Squaring deviations has three advantages: it makes all deviations positive (eliminating the cancel-out problem), it penalizes large deviations more heavily than small ones (making SD sensitive to outliers), and it produces mathematically tractable properties — variance adds across independent variables, which absolute deviations don't. The mean absolute deviation (MAD) is an alternative that's more robust to outliers but lacks these algebraic properties.
What is a "good" or "bad" standard deviation?
There's no universal answer — it entirely depends on context. For manufacturing tolerances, a small SD is good (consistent output). For investment returns, some SD is necessary (no SD = no return). The Coefficient of Variation (CV) provides more context: CV < 15% is generally considered low variability, 15–30% moderate, >30% high — but these are rough guidelines, not universal rules.
How do outliers affect standard deviation?
Dramatically. Because deviations are squared, one value far from the mean contributes far more to SD than values close to the mean. Dataset [1,2,3,4,5] has SD ≈ 1.58. Add one outlier: [1,2,3,4,5,50] and SD jumps to ≈ 17.9. This is why SD is called "not robust" to outliers. The IQR (interquartile range) is the robust alternative — it ignores values outside the middle 50% entirely.
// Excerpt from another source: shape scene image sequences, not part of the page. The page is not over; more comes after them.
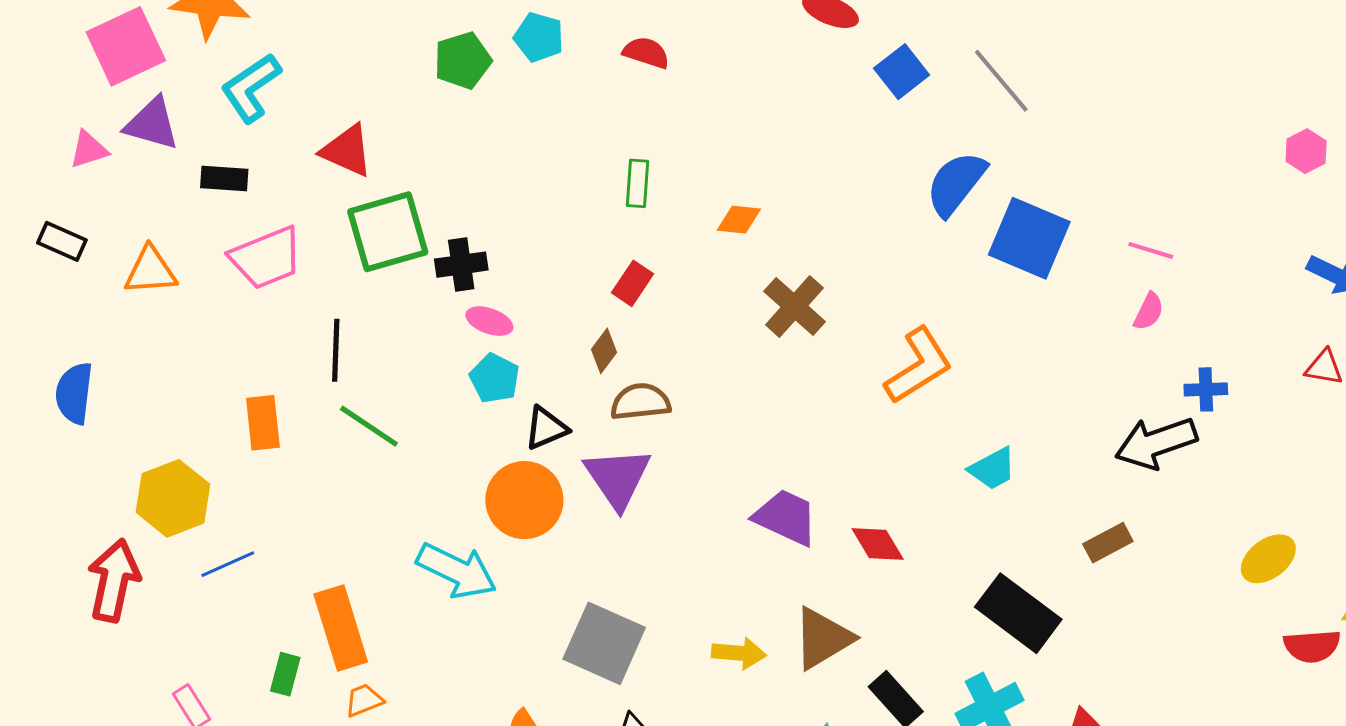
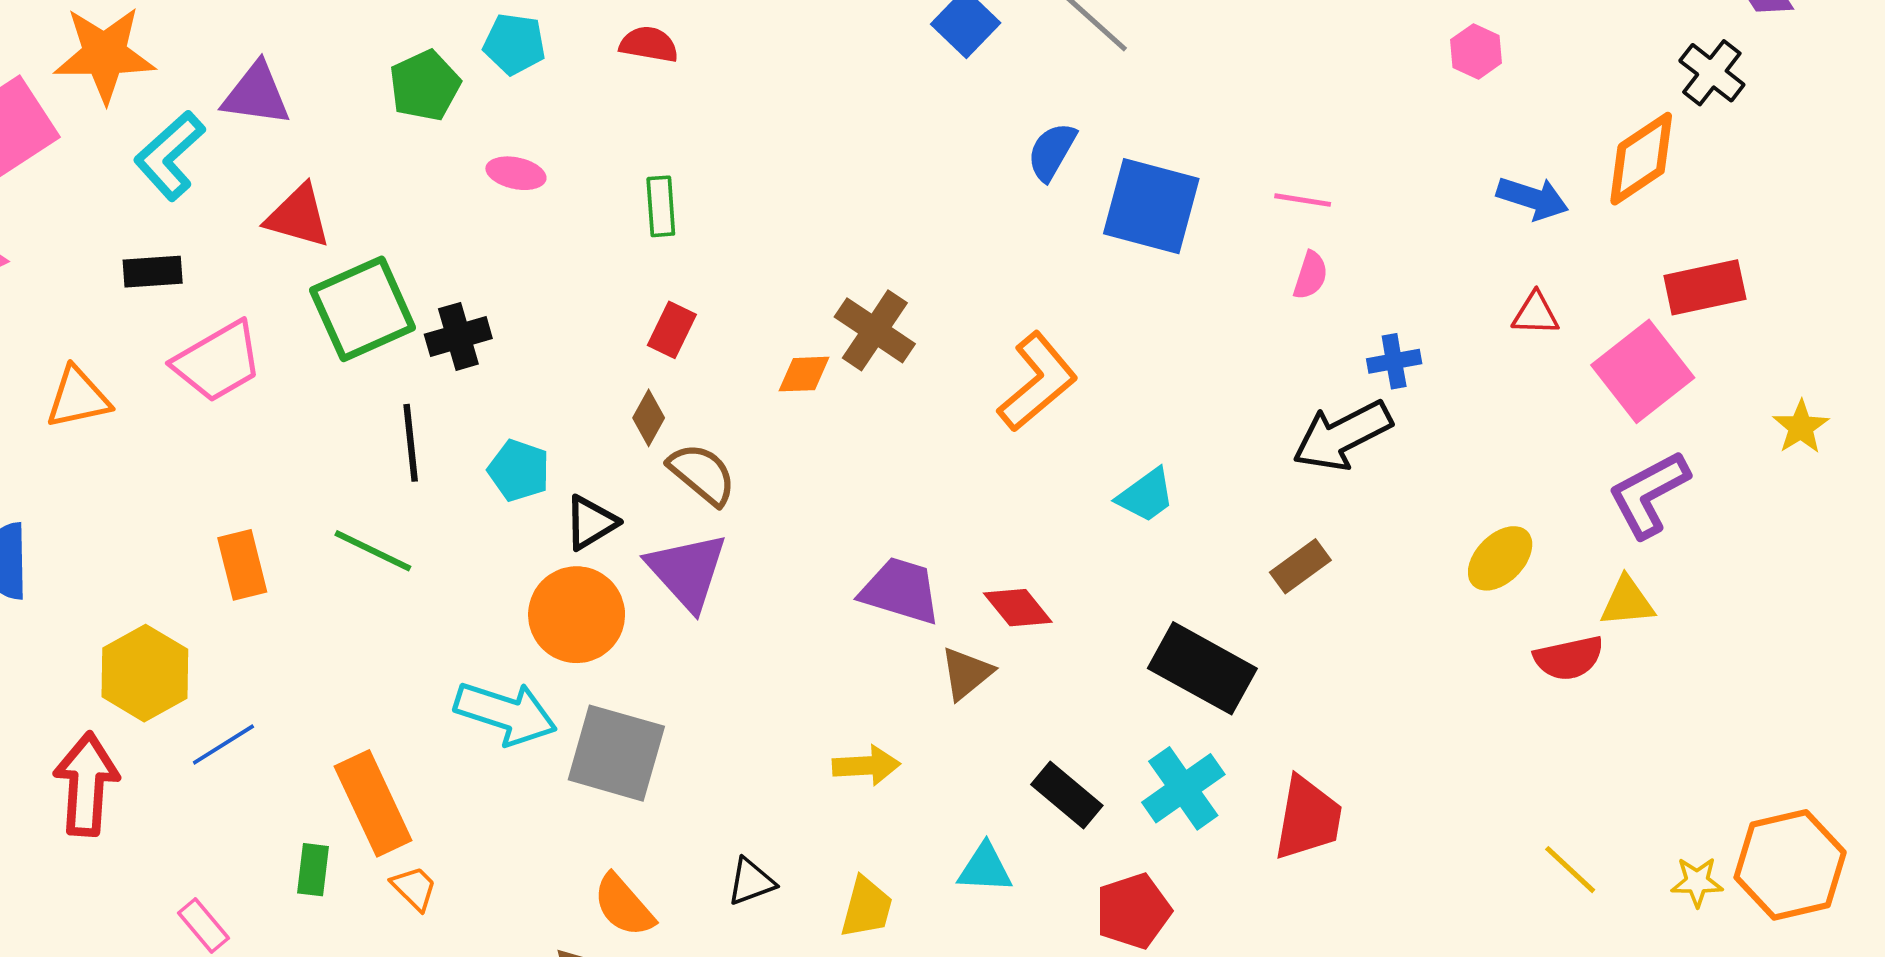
purple triangle: (152, 124) -> (256, 94), moved
blue semicircle: (956, 184) -> (1052, 152), size x0.7
orange diamond: (739, 220) -> (804, 374), moved
pink ellipse: (489, 321) -> (516, 173), moved
black line: (336, 350) -> (411, 443), moved
brown semicircle: (640, 402) -> (702, 474), turned 54
brown triangle: (823, 638) -> (966, 673), moved, size x0.7
gray square: (604, 643) -> (616, 753), moved
orange trapezoid: (364, 700) -> (414, 888), turned 75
What does a negative z-score mean?
A negative z-score means the value is below the mean. z = −1.5 means the value is 1.5 standard deviations below average. Z-scores can be any real number — positive (above mean), negative (below mean), or zero (exactly at the mean). There's nothing inherently bad about a negative z-score; it just indicates position relative to the group average.
What's the difference between standard deviation and standard error?
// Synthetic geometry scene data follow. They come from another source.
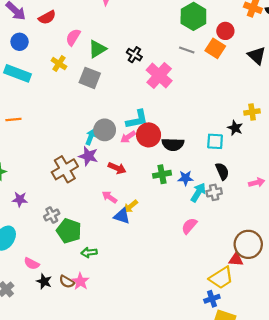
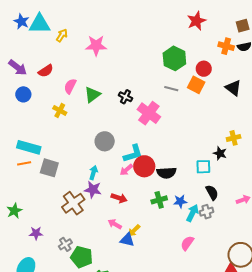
cyan rectangle: (18, 73) -> (29, 147), moved
gray square: (90, 78) -> (49, 168), moved
gray circle: (105, 130) -> (105, 141), moved

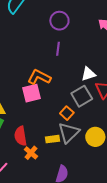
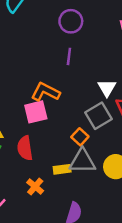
white triangle: (88, 74) -> (107, 88), turned -42
gray triangle: (69, 133) -> (82, 161), turned 45
red semicircle: (21, 136) -> (25, 148), moved

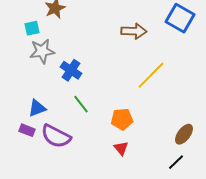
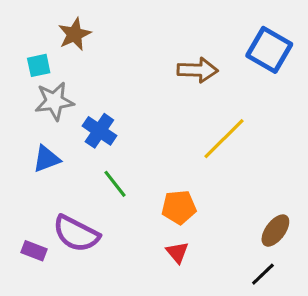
blue triangle: (37, 108) -> (46, 159), moved
purple rectangle: (27, 130) -> (34, 251), moved

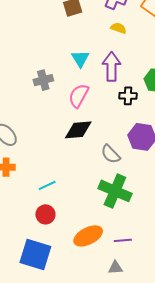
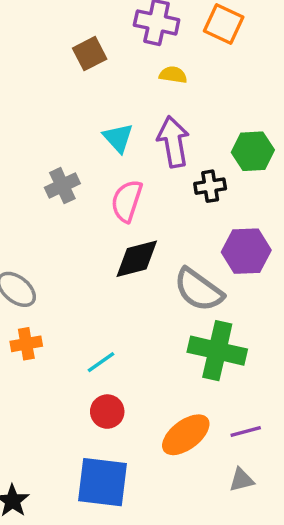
gray semicircle: (111, 154) -> (199, 290), size x1.4

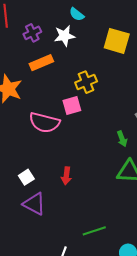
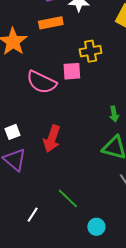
red arrow: (66, 176) -> (52, 139), size x1.5
green line: (94, 231) -> (68, 198), turned 50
Standard deviation (SD) measures the spread of individual data points in your sample. Standard error of the mean (SEM = SD/√n) measures the precision of your estimate of the population mean. As you collect more data (larger n), SEM shrinks but SD stays roughly constant. SD answers "how variable is the data?" SEM answers "how precisely do I know the mean?" Error bars in scientific papers typically show SEM, not SD.
Can standard deviation be zero or negative?
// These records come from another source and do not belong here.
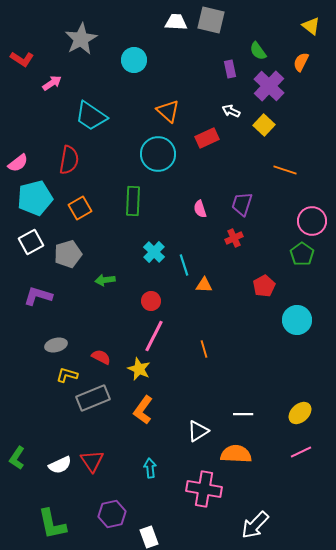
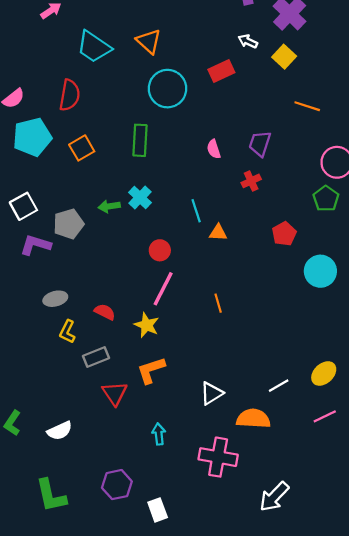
orange triangle: (168, 111) -> (149, 41), moved
white square: (31, 242) -> (23, 206), moved
cyan cross: (154, 252) -> (140, 197), moved
gray pentagon: (68, 254) -> (69, 224), moved
green arrow: (105, 280) -> (109, 206), moved
yellow L-shape: (67, 375) -> (67, 332), turned -80
gray rectangle: (93, 398) -> (96, 357), size x0.7
orange L-shape: (143, 410) -> (151, 370), turned 36
white line: (243, 414) -> (279, 386), moved, turned -30
red triangle: (92, 461) -> (115, 393), moved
Zero, yes — if every value in the dataset is identical, all deviations are zero, so SD = 0. This means no variability whatsoever. Negative, no — SD is a square root, and variance (the thing being square-rooted) is a sum of squared values which is always ≥ 0. A negative standard deviation is mathematically impossible, so any result suggesting otherwise indicates a calculation error.